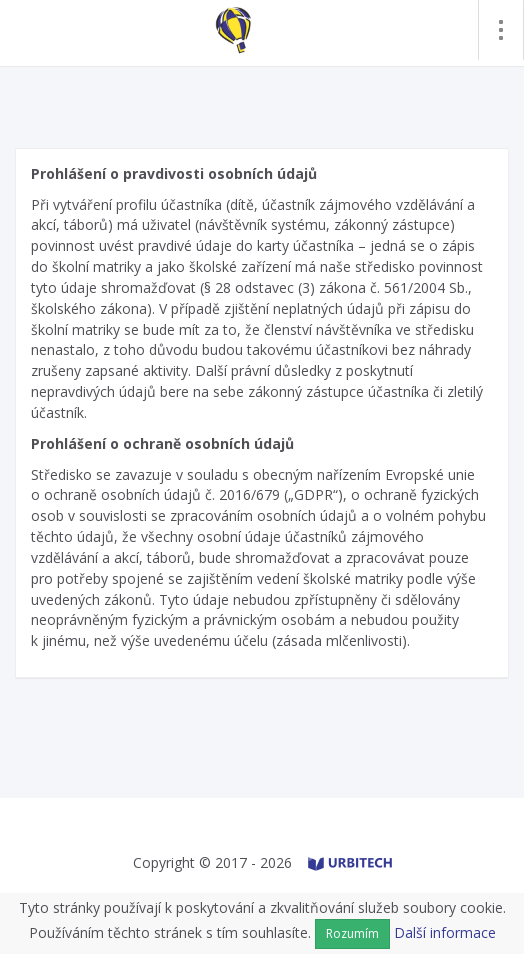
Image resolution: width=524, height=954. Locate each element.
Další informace (445, 932)
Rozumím (352, 933)
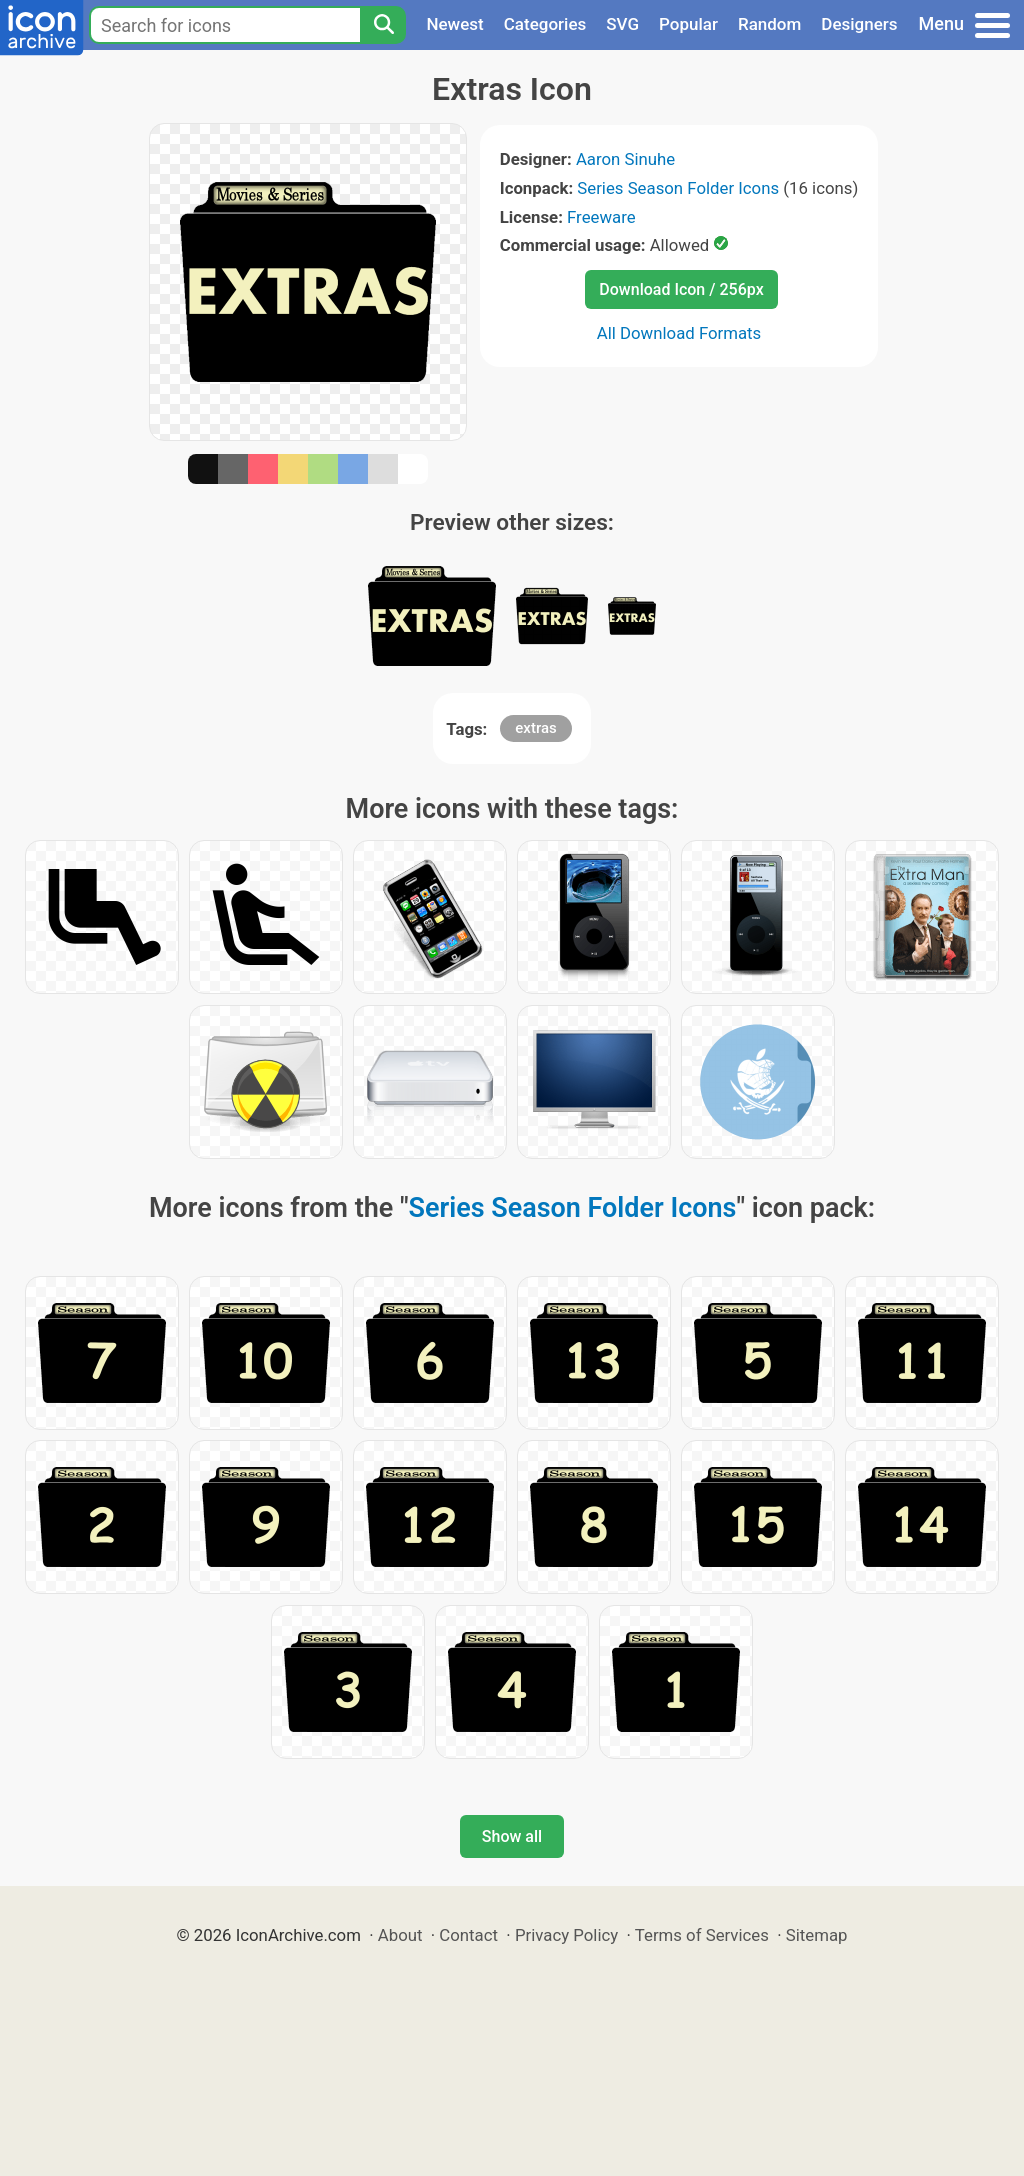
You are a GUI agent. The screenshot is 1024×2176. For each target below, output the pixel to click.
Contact (468, 1935)
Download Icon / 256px (681, 289)
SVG (622, 24)
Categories (545, 24)
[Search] (383, 25)
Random (769, 24)
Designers (859, 24)
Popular (688, 24)
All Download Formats (679, 333)
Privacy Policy (566, 1935)
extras (535, 728)
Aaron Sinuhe (625, 159)
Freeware (601, 217)
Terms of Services (702, 1935)
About (400, 1935)
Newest (454, 24)
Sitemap (817, 1935)
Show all (512, 1836)
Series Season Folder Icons (678, 188)
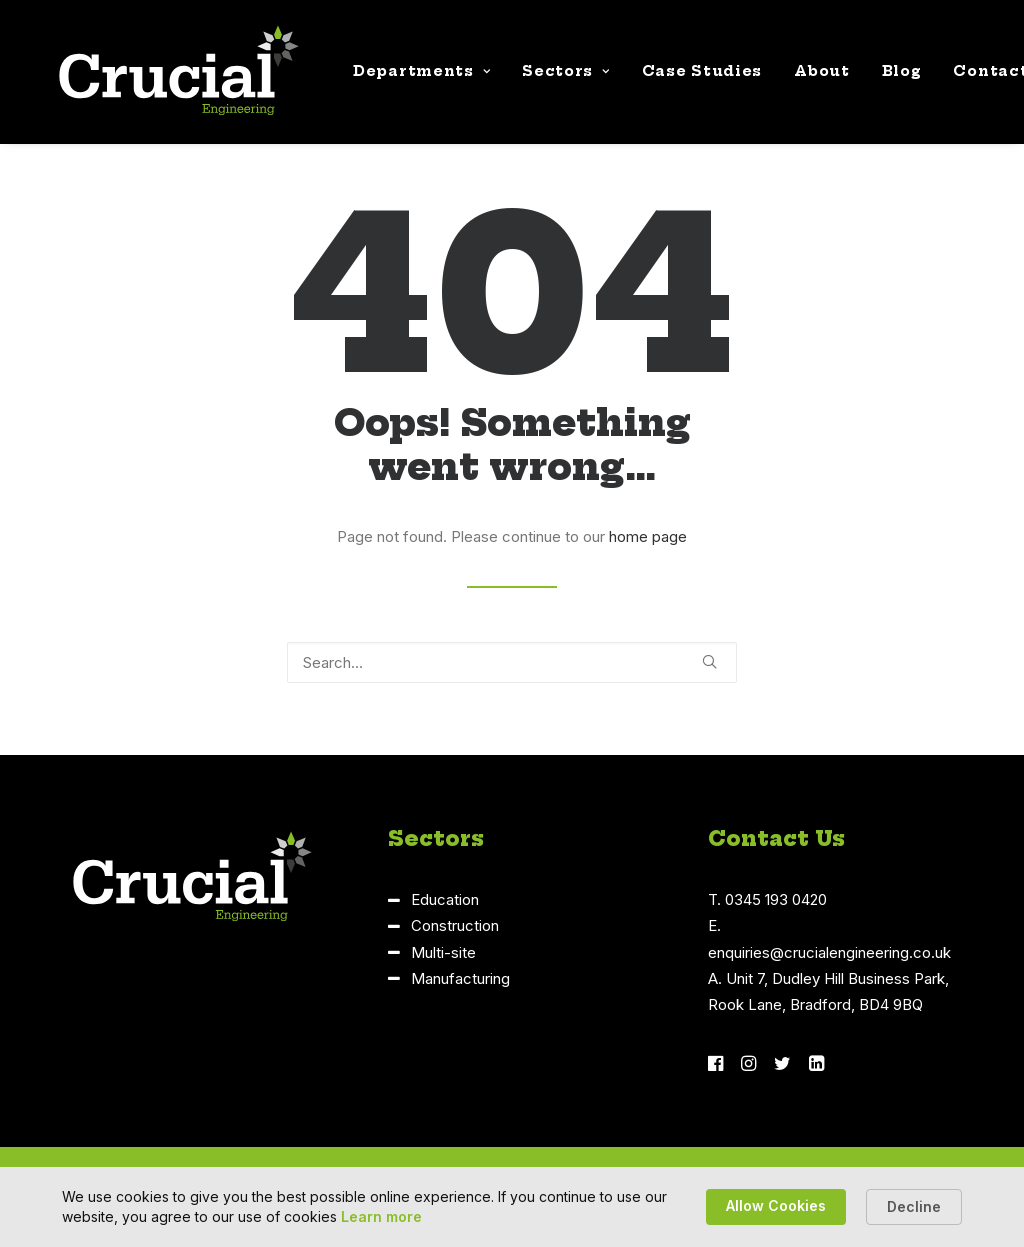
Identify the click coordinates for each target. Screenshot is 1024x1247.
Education (445, 899)
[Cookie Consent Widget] (512, 1207)
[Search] (512, 662)
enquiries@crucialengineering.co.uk (829, 952)
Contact (968, 77)
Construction (455, 925)
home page (648, 536)
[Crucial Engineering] (156, 77)
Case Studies (680, 77)
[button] (709, 661)
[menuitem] (399, 77)
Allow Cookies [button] (776, 1205)
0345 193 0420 (776, 899)
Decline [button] (914, 1206)
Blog (880, 77)
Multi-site (443, 952)
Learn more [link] (381, 1216)
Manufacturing (460, 978)
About (800, 77)
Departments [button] (399, 77)
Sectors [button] (543, 77)
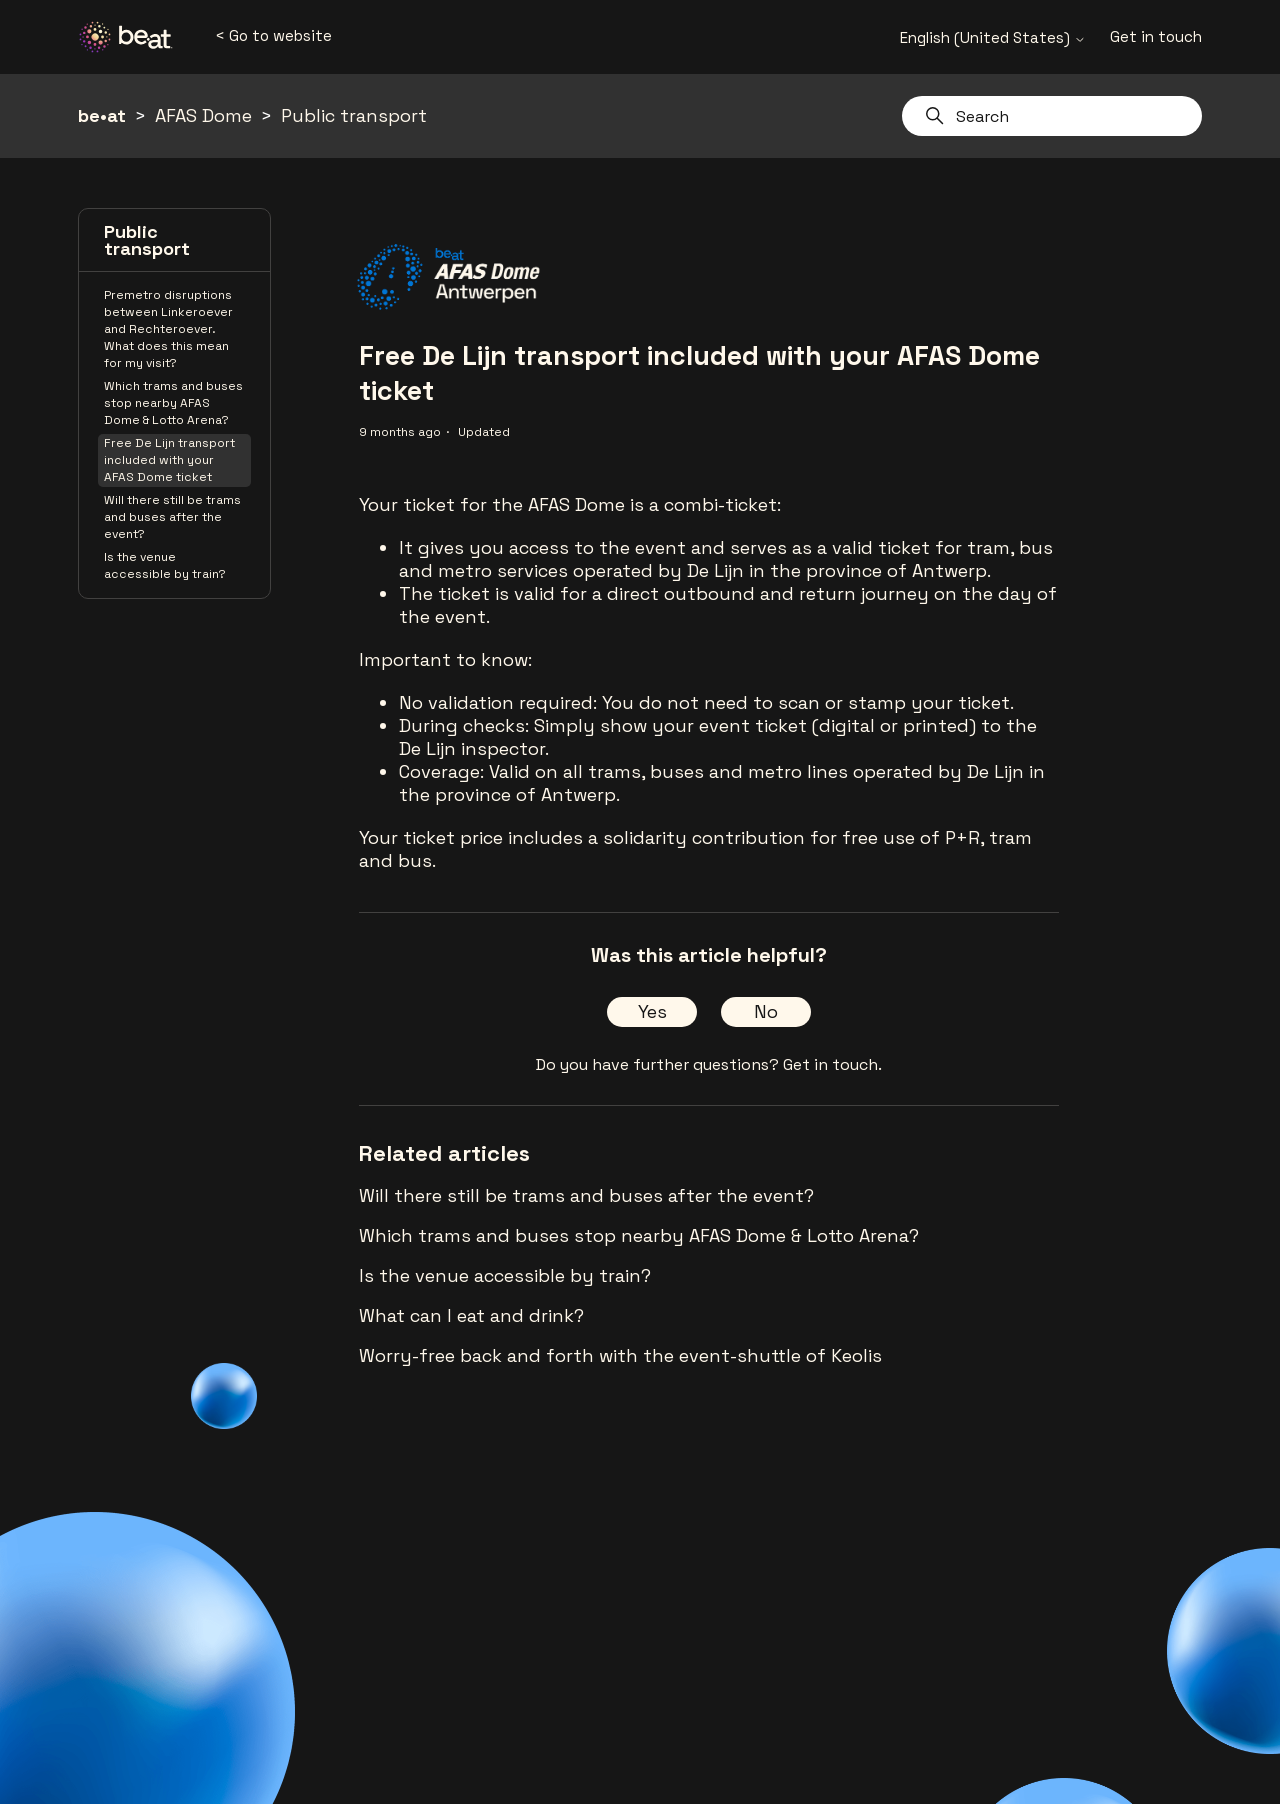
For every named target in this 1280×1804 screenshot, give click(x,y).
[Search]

____________

| ACTIVITY |
Reproduce verbatim the lines of the material above, beginning with its first line and ending with the line that contains "Aaron Sinuhe (625, 159)"; skip pictures.

| FINISHED EXERCISE |
Image resolution: width=524, height=954. Locate each element.
Další informace (445, 932)
Rozumím (352, 933)
You are a GUI agent. The screenshot is 1024×2176. For each target below, output the pixel to click.
Contact (468, 1935)
Download Icon / 256px (681, 289)
SVG (622, 24)
Categories (545, 24)
[Search] (383, 25)
Random (769, 24)
Designers (859, 24)
Popular (688, 24)
All Download Formats (679, 333)
Privacy Policy (566, 1935)
extras (535, 728)
Aaron Sinuhe (625, 159)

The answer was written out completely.